German actress and voice actress (1910–1994)

Tilli Breidenbach, also Tilly Breidenbach (2 August 1910 in Völklingen – 23 October 1994 in Munich) was a German voice actress and actress.

== Life ==

Breidenbach grew up in Cologne, where she initially studied German studies, Romance studies and art history after Abitur. She finally learned the acting profession at the acting school of the Cologne theatres.

After World War II, she was a member of the ensemble of the Darmstadt State Theatre, between 1948 and 1950 Breidenbach played at the Kiel State Theatre, engagements in Essen, Lucerne, at the Berlin Free Volksbühne, at the Hamburg Ernst Deutsch Theater, at the Schauspielhaus Zürich, at the Stadt- und Ateliertheater in Bern and at the Staatstheater Kassel.

From the 1960s onwards, Breidenbach appeared in numerous renowned television productions. She also appeared in guest roles in series such as Tatort, St. Pauli-Landungsbrücken, Auf Achse and Unsere Hagenbecks. In the animated series Maya the Honey Bee, Tilli Breidenbach was the spokeswoman for the spider Thekla, in the animated series Heidi as Peter's grandmother and in the Muppet Show as the dresser Hilda.

She became known to a wide audience through the role of Lydia Nolte in Hans W. Geißendörfer's family series Lindenstraße. Breidenbach played the character from episode 4 (first broadcast: 29 December 1985) to episode 370 (first broadcast: 3 January 1993). For health reasons, she was unable to continue her involvement with Lindenstraße, so the role of Lydia Nolte was recast by Ursula Ludwig from episode 410 (first broadcast: 10 October 1993).

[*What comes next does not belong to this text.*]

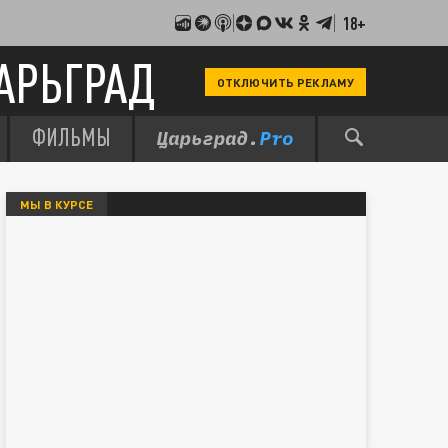
18+
АРЬГРАД
ОТКЛЮЧИТЬ РЕКЛАМУ
ФИЛЬМЫ
МЫ В КУРСЕ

Breidenbach died after a serious illness on 23 October 1994 in Munich at the age of 84. Her grave is in the Münchner Westfriedhof.

== Filmography (selection) ==

- 1964: Septembergewitter
- 1971: Der Pott
- 1972: Das Geheimnis der Mary Celeste
- 1974: Härte 10 (TV miniseries)
- 1974: Zündschnüre
- 1974: John Glückstadt
- 1975: Haus ohne Hüter
- 1976: Lobster - Stirb! (TV series)
- 1977: Auf Achse
- 1979: St. Pauli-Landungsbrücken - Das Geschenk (TV series)
- 1980: Die unsterblichen Methoden des Franz Josef Wanninger - Episode 75 Ein besonderer Saft (TV series)
- 1980: Tatort - Streifschuß
- 1980: Tatort - Herzjagd
- 1981: Collin
- 1982: Die Stunde des Löwen
- 1982: Die Krimistunde (TV series, episode 2, episode: "Schabernack mit einer alten Dame")
- 1982: Unheimliche Geschichten (TV series, episode 11) - Der eingemauerte Schrei
- 1983: Martin Luther
- 1984: Titanic – Nachspiel einer Katastrophe
- 1985: Alpine Fire
- 1985-1993: Lindenstraße (TV series)
- 1986: Wohin und zurück - Santa Fe

== Literature ==

- Hermann J. Huber: Langen Müller’s Schauspielerlexikon der Gegenwart. Deutschland. Österreich. Schweiz. Albert Langen - Georg Müller Verlag GmbH, Munich - Vienna 1986, ISBN 3-7844-2058-3, p. 113 as Tilly Breidenbach.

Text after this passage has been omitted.